SUPPLIED DATA
⁂
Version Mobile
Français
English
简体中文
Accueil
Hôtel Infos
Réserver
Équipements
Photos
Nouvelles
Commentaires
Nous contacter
⁂
PROBLEM STATEMENT
Give again each line of the listing above, keeping every word the same.

WRITTEN REPLY
Version Mobile
Français
English
简体中文
Accueil
Hôtel Infos
Réserver
Équipements
Photos
Nouvelles
Commentaires
Nous contacter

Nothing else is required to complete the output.